The Internet has transformed the computer and communications world like nothing before. The Internet is also known as the world-wide web, which has the capability of gathering information, and can communicate between individuals and their computers no matter where the geographic location. The Internet started some thirty years ago; it has been one the best investments that researchers have spent their time and commitment on. Today millions of people use the internet. The Internet is a widespread information infrastructure. Its history is complicated and its influence reaches not only to the technical fields of computer communications but throughout society as we move toward increasing the use of online tools to accomplish electronic commerce, information acquisition, and community operations.

The Internet History

The original name of the Internet was the Arpanet. The internet was based on the idea that there was going to be more than one independent network, with the Arpanet as the ground-breaking packet switching network. The Arpanet would soon include ground based packet radio networks, packet satellite networks, and other networks. In this approach, the choice of any individual network technology was not dictated by particular network architecture but rather could be selected freely by a provider and made to work with the other networks. Up until that time there was only one general method for federating networks. This was the traditional circuit switching method where networks would interconnect at the circuit level, passing individual bits on a synchronous basis along a portion of an end-to-end circuit between a pair of end locations.

1

1. Cerf, Vinton Pages 10-20

In 1961 Kleinrock showed that packet switching was a more efficient switching method. Distinctive purpose interconnection preparations between networks were another possibility, along with packet switching. While there were other limited ways to interconnect different networks, they required that one be used as a component of the other.

As an open-architecture network, individual networks could be designed separately and developed so each can have its own distinctive interface which it may offer to users and other Internet providers. Each network can be designed in accordance with the specific environment and user requirements of that network. There are typically no constraints on the type of network that can be included.

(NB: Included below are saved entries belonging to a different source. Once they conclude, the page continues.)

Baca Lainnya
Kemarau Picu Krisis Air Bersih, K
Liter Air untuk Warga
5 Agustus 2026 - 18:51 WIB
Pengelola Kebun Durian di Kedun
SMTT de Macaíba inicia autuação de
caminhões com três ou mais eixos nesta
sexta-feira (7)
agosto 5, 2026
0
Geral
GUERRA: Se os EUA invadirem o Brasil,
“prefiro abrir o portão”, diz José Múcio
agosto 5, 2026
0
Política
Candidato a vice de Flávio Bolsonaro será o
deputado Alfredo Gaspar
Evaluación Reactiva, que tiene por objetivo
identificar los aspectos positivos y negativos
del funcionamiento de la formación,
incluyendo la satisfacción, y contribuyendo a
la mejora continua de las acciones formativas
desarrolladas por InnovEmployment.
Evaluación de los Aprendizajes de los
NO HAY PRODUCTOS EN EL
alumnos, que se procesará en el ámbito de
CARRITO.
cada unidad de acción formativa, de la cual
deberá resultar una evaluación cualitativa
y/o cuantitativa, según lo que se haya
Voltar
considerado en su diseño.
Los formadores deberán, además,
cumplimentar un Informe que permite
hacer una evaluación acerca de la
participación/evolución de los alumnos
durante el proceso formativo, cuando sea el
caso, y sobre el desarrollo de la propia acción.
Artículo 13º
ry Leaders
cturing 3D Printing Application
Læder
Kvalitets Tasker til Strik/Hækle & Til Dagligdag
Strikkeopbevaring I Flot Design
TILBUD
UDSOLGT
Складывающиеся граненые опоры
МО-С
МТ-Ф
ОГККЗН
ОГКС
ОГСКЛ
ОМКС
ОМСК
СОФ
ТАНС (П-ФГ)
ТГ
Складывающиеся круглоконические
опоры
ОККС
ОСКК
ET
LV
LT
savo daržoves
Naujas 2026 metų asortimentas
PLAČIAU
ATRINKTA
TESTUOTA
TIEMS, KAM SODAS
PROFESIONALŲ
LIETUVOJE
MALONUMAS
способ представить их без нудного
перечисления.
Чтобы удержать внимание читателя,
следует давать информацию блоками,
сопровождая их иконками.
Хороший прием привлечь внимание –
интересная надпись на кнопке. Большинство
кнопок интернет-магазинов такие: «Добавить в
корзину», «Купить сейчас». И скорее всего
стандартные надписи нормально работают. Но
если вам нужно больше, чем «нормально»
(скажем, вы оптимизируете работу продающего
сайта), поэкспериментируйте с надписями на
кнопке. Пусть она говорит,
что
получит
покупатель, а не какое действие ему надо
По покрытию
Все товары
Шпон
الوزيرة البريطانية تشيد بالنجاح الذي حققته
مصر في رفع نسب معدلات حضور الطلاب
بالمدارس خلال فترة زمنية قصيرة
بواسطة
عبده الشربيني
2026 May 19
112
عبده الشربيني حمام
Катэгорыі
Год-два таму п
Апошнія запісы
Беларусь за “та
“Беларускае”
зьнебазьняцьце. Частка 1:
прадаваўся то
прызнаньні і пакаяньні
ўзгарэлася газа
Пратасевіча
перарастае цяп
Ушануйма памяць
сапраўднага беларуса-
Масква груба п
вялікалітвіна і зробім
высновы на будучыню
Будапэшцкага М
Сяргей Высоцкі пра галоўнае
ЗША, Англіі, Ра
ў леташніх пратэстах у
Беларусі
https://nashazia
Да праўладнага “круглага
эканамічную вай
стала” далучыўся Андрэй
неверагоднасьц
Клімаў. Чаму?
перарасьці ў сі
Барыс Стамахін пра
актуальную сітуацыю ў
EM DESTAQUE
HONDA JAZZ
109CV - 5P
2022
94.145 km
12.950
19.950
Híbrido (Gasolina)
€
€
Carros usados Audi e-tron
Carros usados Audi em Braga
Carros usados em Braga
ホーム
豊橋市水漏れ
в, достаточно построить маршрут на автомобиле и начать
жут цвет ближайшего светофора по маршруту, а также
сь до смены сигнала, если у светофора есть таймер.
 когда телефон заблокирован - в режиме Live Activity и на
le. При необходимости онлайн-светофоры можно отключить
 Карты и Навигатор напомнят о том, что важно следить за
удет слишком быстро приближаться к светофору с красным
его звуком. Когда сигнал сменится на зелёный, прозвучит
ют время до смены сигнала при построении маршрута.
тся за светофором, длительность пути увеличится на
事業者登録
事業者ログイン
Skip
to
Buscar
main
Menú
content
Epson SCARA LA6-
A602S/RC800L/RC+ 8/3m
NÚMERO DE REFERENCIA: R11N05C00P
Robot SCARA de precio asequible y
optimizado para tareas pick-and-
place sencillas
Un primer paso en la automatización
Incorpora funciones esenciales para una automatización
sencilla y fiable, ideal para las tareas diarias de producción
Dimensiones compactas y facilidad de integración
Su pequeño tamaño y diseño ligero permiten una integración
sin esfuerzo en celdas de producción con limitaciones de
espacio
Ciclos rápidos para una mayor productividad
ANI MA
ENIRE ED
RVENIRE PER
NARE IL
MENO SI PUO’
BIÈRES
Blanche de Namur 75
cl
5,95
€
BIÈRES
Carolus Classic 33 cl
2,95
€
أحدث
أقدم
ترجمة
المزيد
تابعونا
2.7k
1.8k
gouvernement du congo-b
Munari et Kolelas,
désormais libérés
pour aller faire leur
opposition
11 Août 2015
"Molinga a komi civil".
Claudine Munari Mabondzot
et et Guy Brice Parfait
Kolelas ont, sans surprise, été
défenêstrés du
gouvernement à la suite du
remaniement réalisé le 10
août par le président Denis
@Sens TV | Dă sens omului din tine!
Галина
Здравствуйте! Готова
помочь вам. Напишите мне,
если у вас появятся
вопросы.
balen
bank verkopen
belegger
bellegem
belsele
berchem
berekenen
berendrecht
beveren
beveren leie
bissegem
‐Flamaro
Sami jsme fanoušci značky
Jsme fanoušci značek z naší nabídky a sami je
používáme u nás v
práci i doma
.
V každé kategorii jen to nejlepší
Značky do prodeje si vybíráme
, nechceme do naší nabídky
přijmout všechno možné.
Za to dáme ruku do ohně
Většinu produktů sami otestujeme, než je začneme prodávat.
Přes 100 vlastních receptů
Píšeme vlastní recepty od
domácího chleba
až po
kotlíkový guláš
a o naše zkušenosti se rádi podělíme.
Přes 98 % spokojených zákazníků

Open architecture networking was introduced by Kahn in 1972, after his arrival at DARPA. This work was originally part of the packet radio program, but then became a separate program in its own right. The program was called "Internetting" at that particular time. Kahn thought about developing a local protocol available only to the packet radio network, that would avoid having to deal with the massive amount of different operating systems, and continuing to use NCP (network control protocol).

However, NCP did not have the capability to address networks (and machines) further downstream than to destination IMP on the ARPANET. So some changes to NCP would have to be done. (The assumption was that the ARPANET was not changeable in this regard). NCP relied on ARPANET to provide end-to-end consistency. If any packets were lost, the protocol would come to a halt.

2

1. Cerf, Vinton, Pages 10-50

Kahn developed a new version of the protocol which could meet the needs of an open-architecture network environment. This protocol would eventually be called Transmission Control Protocol/Internet Protocol (TCP/IP). While NCP tended to act like a device driver, the new TCP/IP would be more like a communications protocol.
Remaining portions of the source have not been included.